Recent advances in understanding phosphoinositide signaling in the nervous system

Abstract

Polyphosphoinositides (PPIn) are essential signaling phospholipids that make remarkable contributions to the identity of all cellular membranes and signaling cascades in mammalian cells. They exert regulatory control over membrane homeostasis via selective interactions with cellular proteins at the membrane-cytoplasm interface. This review article briefly summarizes our current understanding of the key roles that PPIn play in orchestrating and regulating crucial electrical and chemical signaling events in mammalian neurons and the significant neuro-pathophysiological conditions that arise following alterations in their metabolism.

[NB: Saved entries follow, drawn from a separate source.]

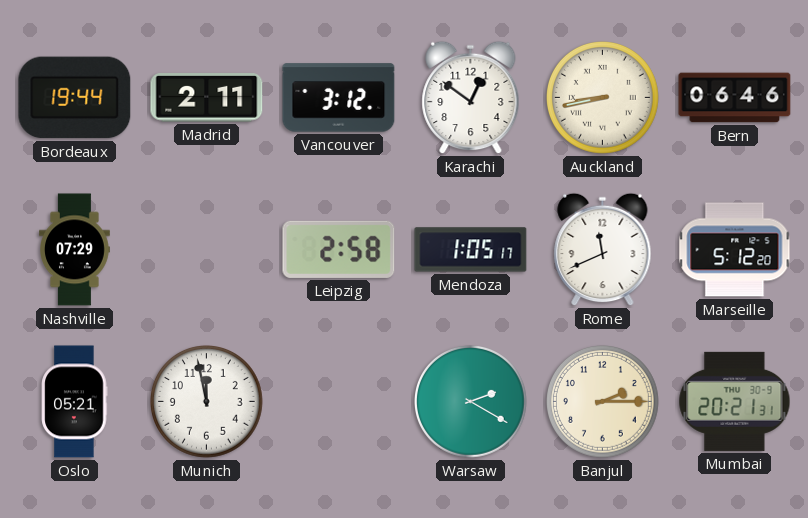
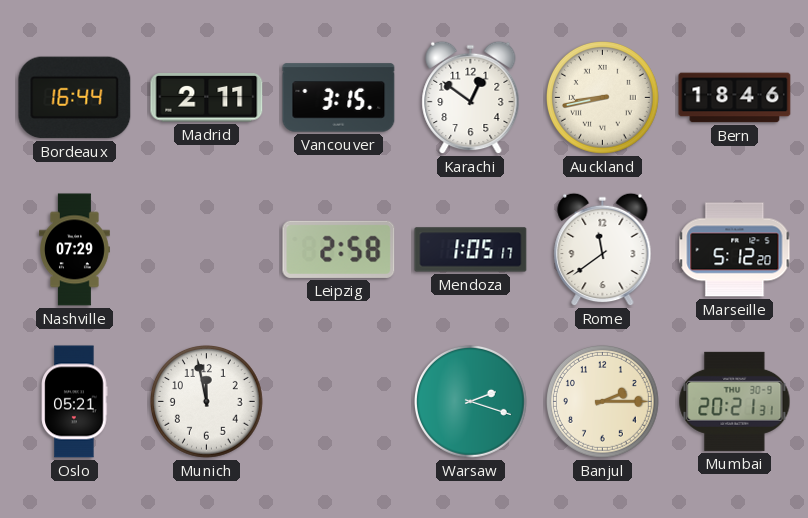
Bordeaux: 19:44 -> 16:44
Vancouver: 3:12 -> 3:15
Bern: 06:46 -> 18:46
Rome: 11:41 -> 11:39
Warsaw: 2:20 -> 2:18
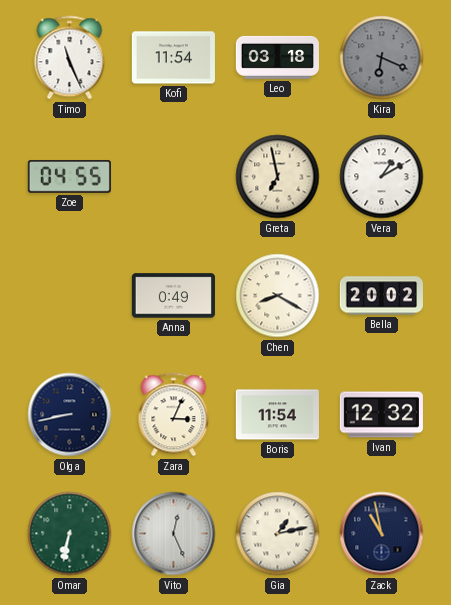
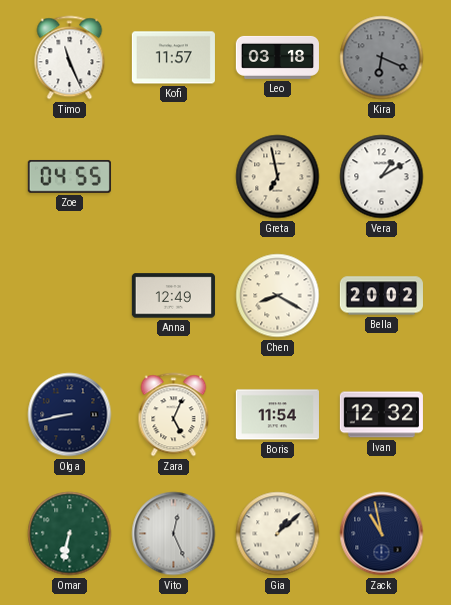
Kofi: 11:54 -> 11:57
Anna: 0:49 -> 12:49
Zara: 3:04 -> 5:04
Gia: 1:13 -> 1:08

Keywords: Endoplasmic reticulum; Ion channel; Membrane contact site; Neuron; Phosphatidylinositol; Phosphoinositide; Phospholipase C; Phospholipids; Plasma membrane; Polyphosphoinositide; Voltage gated Ca2+ channel; Voltage gated K+ channel.

Figure 1.. Phosphoinositide metabolism and biogenesis.

( A) Phosphoinositide metabolism. Hypothetical equilibrium reaction involving four polyphosphoinositide (PPIn) species at the membrane–cytosol interface. The basic structure of the parent PPIn, phosphatidylinositol (PtdIns), forms the substrate for subsequent PPIn species. Red labels represent gene names of lipid kinases that catalyze the addition of phosphate groups (phosphorylate) at specific positions of the inositol ring. Blue labels represent gene names of lipid phosphatases that remove phosphate groups (dephosphorylate) at specific positions of the inositol ring. ( B) Phosphoinositide biogenesis. Diagram summarizing the major PPIn lipid kinase and phosphatase reaction pathways. Red and blue labels are the gene names of enzymes capable of catalyzing each reaction. Gene names with question marks (?) represent enzymes with some uncertainty surrounding their ability to catalyze a specific reaction. Dashed arrows represent the major cellular roles for each individual PPIn. Colored circles represent the approximate cellular locations of each PPIn species. ER, endoplasmic reticulum; PKC, protein kinase C; PTEN, phosphatase and tensin homolog.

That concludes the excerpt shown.